Menurut Sufriadi, beredar informasi di lapangan bahwa pengawasan proyek disebut-sebut dilakukan oleh Babinsa di masing-masing desa. Jika hal tersebut benar terjadi, maka hal itu dinilai berpotensi tidak sesuai dengan regulasi yang mengatur pengawasan proyek yang menggunakan anggaran negara.
“Dalam proyek pembangunan yang menggunakan anggaran pemerintah, pengawasan teknis seharusnya dilakukan oleh konsultan pengawas yang memiliki kompetensi dan sertifikasi di bidang jasa konstruksi. Jika pengawasnya bukan tenaga profesional, tentu ini menimbulkan pertanyaan terkait kepatuhan terhadap regulasi,” ujar Sufriadi kepada awak media.
Ia menjelaskan bahwa pelaksanaan proyek yang bersumber dari anggaran negara harus mengikuti aturan pengadaan barang dan jasa pemerintah. Hal tersebut diatur dalam Peraturan Presiden Nomor 16 Tahun 2018 tentang Pengadaan Barang/Jasa Pemerintah beserta perubahannya, serta Undang-Undang Nomor 2 Tahun 2017 tentang Jasa Konstruksi.
Menurutnya, dalam regulasi tersebut disebutkan bahwa setiap pekerjaan konstruksi pemerintah harus memiliki fungsi perencanaan, pelaksanaan, serta pengawasan yang dilakukan oleh tenaga profesional.
“Fungsi pengawasan sangat penting untuk memastikan kualitas pekerjaan, kesesuaian spesifikasi bangunan, serta akuntabilitas penggunaan anggaran negara,” jelasnya.
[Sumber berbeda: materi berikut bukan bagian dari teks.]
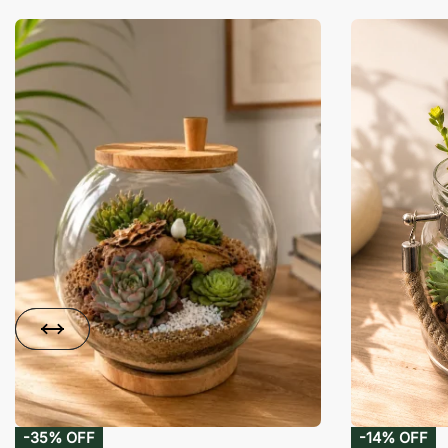
-35% OFF
-14% OFF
Sufriadi menilai keberadaan konsultan pengawas menjadi salah satu elemen penting dalam memastikan proyek berjalan sesuai standar teknis dan aturan yang berlaku.
Lebih lanjut, ia berharap pemerintah pusat dapat melakukan evaluasi terhadap pelaksanaan pembangunan KDMP di Kabupaten Sumenep, khususnya terkait mekanisme pengawasan proyek.
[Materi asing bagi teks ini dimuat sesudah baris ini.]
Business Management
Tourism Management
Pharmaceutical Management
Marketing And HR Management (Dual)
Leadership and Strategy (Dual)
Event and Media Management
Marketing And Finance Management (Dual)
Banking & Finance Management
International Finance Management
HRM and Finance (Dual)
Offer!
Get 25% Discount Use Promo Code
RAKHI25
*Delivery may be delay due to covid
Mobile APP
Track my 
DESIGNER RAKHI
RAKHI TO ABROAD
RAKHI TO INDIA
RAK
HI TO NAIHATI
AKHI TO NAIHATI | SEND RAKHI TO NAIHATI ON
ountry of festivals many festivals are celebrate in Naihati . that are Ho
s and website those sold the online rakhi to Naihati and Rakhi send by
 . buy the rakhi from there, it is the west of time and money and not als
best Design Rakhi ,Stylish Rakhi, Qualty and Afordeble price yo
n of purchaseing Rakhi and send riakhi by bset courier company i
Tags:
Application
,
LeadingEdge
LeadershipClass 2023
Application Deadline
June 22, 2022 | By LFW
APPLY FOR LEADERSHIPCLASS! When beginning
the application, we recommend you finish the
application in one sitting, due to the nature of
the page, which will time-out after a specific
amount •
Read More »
“Saya berharap pemerintah pusat memberikan perhatian terhadap pelaksanaan proyek ini agar semua proses berjalan sesuai aturan dan tidak menimbulkan persoalan di kemudian hari,” tegasnya.
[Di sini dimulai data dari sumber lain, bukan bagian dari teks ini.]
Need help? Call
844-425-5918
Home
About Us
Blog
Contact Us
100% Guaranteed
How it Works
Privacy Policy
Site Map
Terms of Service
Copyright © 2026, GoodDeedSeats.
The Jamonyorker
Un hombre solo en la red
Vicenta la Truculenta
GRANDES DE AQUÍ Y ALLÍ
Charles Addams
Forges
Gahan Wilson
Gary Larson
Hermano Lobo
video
Selain itu, Sufriadi juga menyatakan akan menyampaikan surat kepada sejumlah lembaga negara terkait persoalan tersebut. Ia berencana melayangkan pengaduan ke Kementerian Koperasi dan UKM RI, DPR RI, serta Ombudsman RI agar dilakukan peninjauan terhadap pelaksanaan proyek KDMP di daerah tersebut.
“Langkah ini kami lakukan agar ada klarifikasi dan pengawasan yang lebih jelas terhadap pelaksanaan proyek tersebut,” ujarnya.
Hingga berita ini diterbitkan, pihak terkait di Kabupaten Sumenep belum memberikan keterangan resmi mengenai mekanisme pengawasan dalam pembangunan KDMP tersebut.